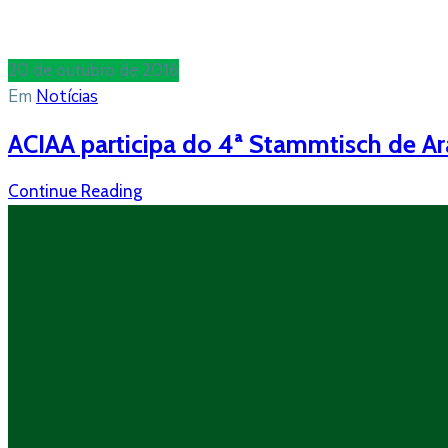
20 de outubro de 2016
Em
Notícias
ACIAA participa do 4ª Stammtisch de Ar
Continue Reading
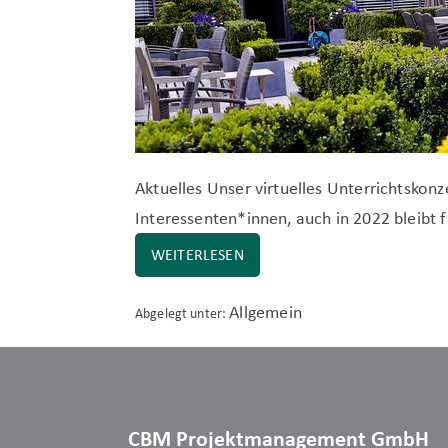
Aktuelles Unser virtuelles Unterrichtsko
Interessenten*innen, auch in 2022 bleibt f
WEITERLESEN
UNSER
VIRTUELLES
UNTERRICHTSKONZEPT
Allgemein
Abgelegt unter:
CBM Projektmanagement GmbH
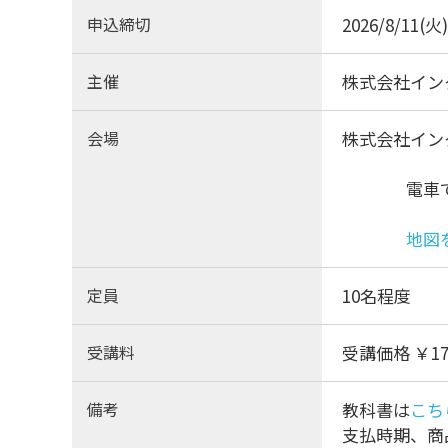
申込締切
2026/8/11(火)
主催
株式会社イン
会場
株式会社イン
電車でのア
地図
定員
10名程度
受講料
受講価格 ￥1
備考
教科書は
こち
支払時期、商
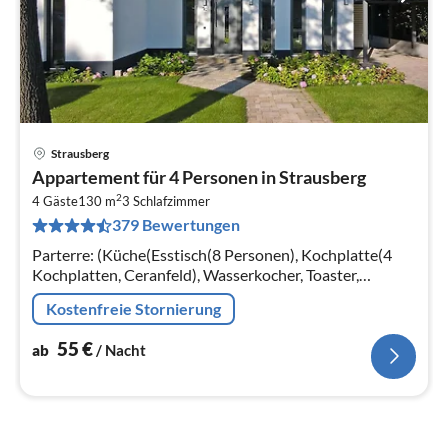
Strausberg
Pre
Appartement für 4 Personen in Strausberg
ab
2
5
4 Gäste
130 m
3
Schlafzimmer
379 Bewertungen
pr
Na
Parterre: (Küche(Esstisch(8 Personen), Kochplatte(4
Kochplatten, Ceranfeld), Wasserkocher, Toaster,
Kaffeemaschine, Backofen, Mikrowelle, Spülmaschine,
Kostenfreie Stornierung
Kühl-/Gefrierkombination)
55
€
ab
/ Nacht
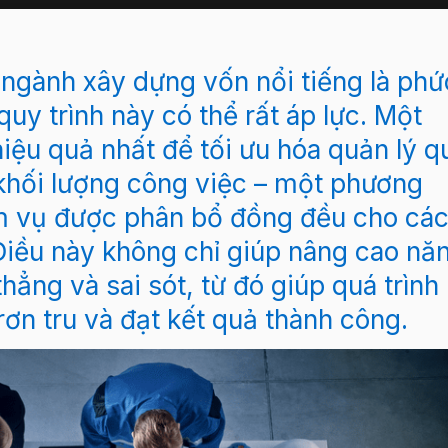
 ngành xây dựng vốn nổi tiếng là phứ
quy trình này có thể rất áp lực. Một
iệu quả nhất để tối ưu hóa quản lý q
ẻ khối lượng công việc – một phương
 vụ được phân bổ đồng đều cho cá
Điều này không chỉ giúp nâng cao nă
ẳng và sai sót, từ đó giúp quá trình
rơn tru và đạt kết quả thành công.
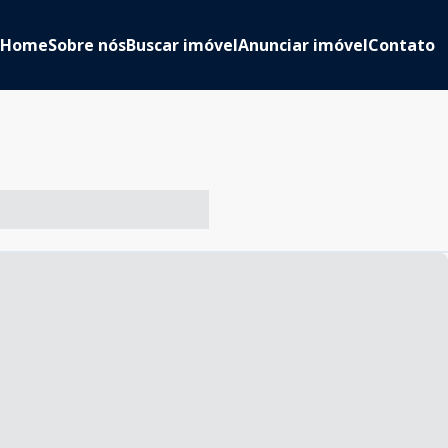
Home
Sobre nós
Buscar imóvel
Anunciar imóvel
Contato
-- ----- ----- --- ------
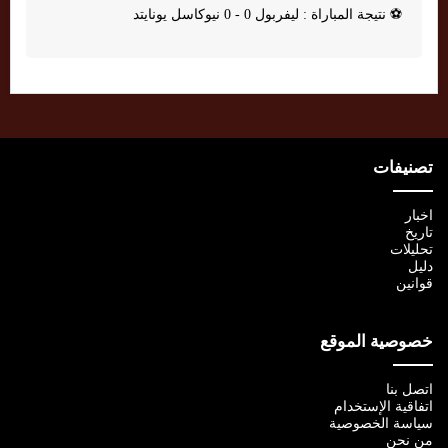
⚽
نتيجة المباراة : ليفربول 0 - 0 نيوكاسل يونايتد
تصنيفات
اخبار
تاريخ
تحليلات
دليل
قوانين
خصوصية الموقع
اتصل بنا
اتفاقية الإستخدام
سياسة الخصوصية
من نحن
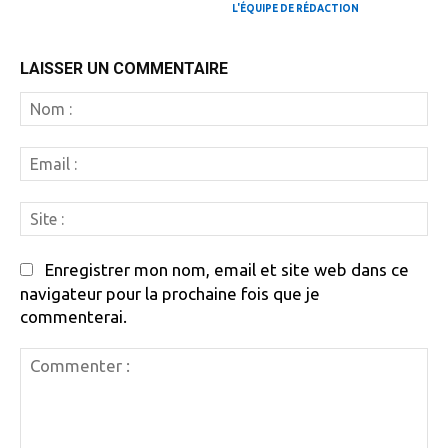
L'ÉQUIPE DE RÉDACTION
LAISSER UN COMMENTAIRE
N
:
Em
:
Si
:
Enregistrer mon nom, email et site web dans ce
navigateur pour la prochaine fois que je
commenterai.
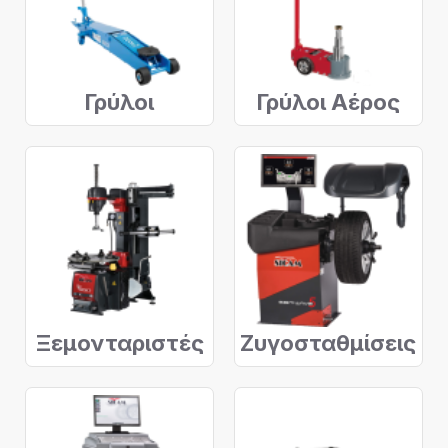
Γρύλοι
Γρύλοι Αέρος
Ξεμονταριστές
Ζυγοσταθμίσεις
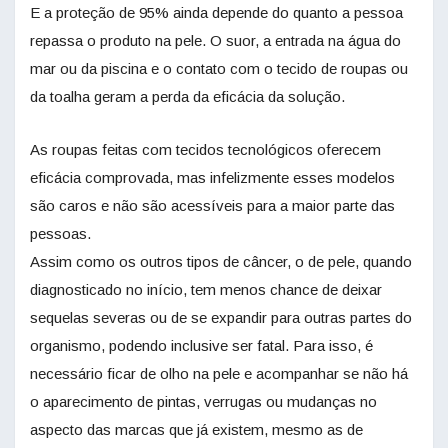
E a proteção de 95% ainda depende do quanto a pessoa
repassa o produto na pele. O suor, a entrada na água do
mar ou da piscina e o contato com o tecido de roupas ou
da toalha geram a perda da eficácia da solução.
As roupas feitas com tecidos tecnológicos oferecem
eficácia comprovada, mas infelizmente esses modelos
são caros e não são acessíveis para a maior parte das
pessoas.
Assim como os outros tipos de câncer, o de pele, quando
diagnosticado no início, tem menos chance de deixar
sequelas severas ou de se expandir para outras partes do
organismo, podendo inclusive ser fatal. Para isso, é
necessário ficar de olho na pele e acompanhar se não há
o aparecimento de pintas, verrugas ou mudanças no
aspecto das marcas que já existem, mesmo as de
• • • • • • •
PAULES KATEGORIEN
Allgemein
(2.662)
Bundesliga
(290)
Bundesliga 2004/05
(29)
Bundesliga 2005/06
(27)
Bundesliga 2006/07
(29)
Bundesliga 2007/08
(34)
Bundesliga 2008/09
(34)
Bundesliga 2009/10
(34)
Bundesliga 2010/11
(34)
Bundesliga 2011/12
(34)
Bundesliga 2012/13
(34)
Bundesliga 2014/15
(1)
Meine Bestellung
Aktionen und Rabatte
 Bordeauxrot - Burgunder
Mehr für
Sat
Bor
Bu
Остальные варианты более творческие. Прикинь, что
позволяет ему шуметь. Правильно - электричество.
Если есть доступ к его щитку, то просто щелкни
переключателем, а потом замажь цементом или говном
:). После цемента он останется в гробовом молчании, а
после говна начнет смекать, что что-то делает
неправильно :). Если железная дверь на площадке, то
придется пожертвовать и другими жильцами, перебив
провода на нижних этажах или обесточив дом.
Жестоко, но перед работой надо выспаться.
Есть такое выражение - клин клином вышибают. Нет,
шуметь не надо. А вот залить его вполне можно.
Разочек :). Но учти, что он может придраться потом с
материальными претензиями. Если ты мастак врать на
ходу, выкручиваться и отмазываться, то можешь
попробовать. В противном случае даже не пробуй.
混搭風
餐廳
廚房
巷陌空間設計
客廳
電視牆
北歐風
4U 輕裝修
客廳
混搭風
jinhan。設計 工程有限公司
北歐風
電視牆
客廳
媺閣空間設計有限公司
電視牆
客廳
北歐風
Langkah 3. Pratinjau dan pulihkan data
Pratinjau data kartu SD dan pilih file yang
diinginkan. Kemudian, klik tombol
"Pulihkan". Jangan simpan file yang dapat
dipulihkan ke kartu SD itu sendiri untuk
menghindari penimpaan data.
• • • • • • •
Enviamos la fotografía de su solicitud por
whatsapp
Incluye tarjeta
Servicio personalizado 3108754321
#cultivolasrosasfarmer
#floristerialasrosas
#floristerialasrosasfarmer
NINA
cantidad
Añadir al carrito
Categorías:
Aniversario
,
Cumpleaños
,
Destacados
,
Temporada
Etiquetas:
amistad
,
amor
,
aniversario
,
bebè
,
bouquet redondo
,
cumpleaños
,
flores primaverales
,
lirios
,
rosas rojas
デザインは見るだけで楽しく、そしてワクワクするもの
• • • • • • •
# Aim of the exercise
Only one stretch of the records above is wanted: the lines between the one holding "Bundesliga 2004/05" and the one holding "Если есть доступ", inclusive, reproduced exactly.

# Reply
Bundesliga 2004/05
(29)
Bundesliga 2005/06
(27)
Bundesliga 2006/07
(29)
Bundesliga 2007/08
(34)
Bundesliga 2008/09
(34)
Bundesliga 2009/10
(34)
Bundesliga 2010/11
(34)
Bundesliga 2011/12
(34)
Bundesliga 2012/13
(34)
Bundesliga 2014/15
(1)
Meine Bestellung
Aktionen und Rabatte
 Bordeauxrot - Burgunder
Mehr für
Sat
Bor
Bu
Остальные варианты более творческие. Прикинь, что
позволяет ему шуметь. Правильно - электричество.
Если есть доступ к его щитку, то просто щелкни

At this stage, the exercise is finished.